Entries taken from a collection
*-*-*

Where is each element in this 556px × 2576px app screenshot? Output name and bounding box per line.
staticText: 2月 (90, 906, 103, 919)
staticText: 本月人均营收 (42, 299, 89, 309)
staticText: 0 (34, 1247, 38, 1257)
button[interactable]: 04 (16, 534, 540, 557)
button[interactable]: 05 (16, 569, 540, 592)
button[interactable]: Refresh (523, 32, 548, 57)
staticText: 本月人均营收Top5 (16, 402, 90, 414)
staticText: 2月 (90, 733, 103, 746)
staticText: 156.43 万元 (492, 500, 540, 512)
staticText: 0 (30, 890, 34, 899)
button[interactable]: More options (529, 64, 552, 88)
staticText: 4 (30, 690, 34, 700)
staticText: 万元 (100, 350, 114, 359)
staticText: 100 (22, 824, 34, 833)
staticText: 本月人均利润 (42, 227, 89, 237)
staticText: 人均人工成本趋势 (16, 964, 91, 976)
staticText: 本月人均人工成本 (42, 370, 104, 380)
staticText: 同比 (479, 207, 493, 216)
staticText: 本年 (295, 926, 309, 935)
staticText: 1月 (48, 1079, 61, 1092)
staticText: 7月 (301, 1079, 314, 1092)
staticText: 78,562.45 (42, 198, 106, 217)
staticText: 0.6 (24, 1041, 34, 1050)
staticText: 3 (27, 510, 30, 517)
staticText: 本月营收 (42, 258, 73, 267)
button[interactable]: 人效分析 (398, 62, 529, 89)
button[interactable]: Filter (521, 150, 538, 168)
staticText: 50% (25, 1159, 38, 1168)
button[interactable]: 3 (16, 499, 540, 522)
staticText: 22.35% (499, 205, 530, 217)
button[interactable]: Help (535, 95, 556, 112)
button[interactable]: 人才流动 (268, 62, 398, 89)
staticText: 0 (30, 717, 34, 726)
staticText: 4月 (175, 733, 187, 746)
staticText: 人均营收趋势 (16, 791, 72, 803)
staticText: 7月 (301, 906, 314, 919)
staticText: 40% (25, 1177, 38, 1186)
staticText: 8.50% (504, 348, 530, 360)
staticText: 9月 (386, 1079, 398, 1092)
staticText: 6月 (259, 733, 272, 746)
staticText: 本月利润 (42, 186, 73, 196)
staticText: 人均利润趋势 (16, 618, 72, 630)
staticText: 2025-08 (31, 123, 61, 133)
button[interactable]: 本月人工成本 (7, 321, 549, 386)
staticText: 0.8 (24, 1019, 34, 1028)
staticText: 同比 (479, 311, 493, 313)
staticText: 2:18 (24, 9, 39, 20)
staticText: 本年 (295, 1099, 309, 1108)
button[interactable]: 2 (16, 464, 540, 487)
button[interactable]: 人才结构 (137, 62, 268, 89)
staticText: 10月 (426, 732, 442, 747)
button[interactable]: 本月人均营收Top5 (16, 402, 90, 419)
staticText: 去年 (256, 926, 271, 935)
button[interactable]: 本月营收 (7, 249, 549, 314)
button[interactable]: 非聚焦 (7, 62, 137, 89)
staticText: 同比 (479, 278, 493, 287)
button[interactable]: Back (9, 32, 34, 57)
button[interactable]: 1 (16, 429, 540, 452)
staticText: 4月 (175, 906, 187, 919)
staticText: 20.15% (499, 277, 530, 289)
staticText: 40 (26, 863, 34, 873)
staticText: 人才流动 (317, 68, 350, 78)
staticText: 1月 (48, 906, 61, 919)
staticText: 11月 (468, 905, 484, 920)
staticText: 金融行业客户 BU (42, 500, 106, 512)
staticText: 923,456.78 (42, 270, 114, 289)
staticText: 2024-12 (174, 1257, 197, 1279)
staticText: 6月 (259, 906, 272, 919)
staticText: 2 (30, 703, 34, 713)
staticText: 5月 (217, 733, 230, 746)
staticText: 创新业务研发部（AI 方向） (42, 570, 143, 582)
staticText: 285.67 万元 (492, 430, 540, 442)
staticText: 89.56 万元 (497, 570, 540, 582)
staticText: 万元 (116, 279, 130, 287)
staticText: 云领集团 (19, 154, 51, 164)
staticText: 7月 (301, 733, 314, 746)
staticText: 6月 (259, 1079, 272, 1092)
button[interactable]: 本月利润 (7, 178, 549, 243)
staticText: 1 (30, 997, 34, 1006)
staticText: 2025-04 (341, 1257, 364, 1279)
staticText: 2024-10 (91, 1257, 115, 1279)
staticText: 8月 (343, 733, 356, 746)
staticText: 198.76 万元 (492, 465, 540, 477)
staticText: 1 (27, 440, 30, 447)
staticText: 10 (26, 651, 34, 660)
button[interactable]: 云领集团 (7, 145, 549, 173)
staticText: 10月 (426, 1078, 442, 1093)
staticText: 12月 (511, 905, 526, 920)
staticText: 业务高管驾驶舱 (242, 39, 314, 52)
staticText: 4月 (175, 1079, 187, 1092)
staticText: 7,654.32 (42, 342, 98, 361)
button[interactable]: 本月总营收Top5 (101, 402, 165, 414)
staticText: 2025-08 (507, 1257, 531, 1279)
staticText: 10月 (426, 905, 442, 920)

*-*-*

▸ Prompt
Only lines that include "人才流动" belong in the answer; return them from the entries above.

▸ Answer section
button[interactable]: 人才流动 (268, 62, 398, 89)
staticText: 人才流动 (317, 68, 350, 78)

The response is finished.